*YOUR TASK:* From the listing that follows, count the lines including "خوابه" and give the number alone.

*STUDY MATERIAL:*
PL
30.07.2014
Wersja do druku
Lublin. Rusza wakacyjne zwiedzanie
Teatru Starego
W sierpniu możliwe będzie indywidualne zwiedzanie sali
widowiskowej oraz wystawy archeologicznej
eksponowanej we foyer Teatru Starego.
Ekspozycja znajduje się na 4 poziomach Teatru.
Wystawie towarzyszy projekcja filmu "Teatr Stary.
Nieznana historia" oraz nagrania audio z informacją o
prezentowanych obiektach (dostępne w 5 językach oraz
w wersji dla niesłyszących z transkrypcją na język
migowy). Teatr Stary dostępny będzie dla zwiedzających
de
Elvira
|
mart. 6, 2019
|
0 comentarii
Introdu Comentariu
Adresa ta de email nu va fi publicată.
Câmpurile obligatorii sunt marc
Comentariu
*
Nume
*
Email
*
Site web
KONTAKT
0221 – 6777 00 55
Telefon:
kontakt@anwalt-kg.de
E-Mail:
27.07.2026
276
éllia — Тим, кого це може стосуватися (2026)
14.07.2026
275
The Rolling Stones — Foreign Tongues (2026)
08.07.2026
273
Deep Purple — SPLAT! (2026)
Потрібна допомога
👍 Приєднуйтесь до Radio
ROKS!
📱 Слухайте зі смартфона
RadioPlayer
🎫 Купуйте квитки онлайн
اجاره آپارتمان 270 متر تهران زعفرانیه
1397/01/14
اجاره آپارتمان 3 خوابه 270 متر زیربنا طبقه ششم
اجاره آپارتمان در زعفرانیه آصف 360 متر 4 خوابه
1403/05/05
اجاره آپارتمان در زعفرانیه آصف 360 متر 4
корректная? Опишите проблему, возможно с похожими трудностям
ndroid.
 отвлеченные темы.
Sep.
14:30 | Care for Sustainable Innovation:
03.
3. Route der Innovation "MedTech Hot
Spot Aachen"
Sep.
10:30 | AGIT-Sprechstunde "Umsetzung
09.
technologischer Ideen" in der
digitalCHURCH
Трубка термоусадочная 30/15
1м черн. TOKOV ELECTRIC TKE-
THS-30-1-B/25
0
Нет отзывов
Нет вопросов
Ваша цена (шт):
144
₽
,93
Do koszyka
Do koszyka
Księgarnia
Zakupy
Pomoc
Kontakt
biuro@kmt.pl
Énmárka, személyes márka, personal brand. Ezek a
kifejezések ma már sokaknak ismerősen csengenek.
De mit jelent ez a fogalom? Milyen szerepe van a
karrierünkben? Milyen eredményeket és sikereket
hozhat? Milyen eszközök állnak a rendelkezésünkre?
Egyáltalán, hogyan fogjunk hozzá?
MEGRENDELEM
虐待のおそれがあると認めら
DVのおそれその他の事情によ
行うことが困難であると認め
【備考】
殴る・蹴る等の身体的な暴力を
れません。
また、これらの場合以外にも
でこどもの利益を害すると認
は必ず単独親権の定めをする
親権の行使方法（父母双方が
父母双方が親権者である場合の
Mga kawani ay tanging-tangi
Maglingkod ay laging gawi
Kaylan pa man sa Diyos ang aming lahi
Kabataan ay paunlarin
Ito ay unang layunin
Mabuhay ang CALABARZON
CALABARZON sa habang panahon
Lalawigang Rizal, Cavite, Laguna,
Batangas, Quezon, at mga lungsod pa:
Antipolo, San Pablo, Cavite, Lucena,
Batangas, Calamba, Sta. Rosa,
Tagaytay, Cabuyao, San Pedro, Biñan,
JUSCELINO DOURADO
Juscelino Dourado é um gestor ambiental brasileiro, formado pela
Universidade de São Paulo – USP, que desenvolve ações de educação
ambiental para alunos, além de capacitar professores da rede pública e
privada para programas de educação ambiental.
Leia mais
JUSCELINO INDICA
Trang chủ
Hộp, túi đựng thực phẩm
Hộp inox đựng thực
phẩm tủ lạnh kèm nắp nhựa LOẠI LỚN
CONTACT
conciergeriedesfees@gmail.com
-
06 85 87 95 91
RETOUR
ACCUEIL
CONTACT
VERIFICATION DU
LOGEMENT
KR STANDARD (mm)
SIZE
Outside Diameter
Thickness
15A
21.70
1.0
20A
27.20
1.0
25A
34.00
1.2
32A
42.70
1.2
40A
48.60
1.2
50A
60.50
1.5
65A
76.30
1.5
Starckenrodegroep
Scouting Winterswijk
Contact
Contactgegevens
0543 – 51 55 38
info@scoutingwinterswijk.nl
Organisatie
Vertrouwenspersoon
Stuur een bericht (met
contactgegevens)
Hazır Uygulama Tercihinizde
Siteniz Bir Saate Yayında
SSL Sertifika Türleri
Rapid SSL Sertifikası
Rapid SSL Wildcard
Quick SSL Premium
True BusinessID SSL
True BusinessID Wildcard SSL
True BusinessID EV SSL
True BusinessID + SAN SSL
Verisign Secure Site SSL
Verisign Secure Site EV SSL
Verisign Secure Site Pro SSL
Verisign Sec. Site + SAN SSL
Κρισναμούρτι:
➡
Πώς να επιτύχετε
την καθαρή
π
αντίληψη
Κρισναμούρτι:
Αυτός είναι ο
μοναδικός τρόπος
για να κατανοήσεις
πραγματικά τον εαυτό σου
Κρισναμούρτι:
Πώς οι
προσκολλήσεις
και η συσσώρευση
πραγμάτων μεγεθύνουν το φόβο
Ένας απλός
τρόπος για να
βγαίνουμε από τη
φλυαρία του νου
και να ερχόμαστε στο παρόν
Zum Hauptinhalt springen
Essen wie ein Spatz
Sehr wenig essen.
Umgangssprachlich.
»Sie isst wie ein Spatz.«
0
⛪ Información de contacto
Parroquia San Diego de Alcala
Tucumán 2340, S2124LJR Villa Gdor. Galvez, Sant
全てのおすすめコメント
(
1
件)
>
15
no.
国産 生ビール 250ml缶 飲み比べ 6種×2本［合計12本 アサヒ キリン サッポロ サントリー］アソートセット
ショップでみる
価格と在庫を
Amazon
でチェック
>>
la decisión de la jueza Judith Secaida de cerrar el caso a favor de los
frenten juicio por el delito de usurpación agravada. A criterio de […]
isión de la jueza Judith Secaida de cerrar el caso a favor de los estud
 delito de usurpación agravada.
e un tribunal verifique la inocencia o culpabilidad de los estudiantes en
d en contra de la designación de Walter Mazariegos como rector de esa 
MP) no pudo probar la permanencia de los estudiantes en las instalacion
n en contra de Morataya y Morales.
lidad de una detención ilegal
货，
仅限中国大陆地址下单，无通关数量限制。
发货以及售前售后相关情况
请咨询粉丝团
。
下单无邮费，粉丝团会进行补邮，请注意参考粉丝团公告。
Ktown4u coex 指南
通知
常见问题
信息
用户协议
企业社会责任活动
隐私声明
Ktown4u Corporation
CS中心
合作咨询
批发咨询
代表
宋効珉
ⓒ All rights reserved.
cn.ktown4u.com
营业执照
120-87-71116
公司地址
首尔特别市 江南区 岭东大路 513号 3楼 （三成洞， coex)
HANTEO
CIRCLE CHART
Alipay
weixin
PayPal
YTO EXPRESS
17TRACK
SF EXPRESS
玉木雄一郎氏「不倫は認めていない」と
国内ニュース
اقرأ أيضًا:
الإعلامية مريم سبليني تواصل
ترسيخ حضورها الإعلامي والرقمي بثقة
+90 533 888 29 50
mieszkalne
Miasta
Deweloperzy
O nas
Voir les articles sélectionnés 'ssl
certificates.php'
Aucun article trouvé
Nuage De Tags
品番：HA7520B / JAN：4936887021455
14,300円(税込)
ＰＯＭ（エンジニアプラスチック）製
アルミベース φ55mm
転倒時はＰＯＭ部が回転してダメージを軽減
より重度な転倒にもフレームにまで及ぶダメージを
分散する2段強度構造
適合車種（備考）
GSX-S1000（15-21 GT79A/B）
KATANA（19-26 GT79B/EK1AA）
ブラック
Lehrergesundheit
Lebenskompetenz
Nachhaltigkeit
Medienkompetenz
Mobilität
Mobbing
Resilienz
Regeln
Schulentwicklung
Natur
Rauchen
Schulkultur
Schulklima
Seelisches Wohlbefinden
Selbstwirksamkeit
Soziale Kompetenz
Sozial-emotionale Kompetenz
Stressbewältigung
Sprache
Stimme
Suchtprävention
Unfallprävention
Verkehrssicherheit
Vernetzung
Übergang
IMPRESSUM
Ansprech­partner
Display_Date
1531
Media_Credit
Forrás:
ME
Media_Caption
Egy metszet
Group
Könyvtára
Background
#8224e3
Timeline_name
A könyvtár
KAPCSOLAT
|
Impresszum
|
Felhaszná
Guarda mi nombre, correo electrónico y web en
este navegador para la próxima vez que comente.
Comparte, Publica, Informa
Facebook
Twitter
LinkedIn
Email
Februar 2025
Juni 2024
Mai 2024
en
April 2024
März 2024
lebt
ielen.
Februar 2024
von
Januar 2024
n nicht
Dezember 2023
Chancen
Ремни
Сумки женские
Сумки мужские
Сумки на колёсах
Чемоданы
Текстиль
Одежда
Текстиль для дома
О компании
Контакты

*TASK SOLUTION:* 2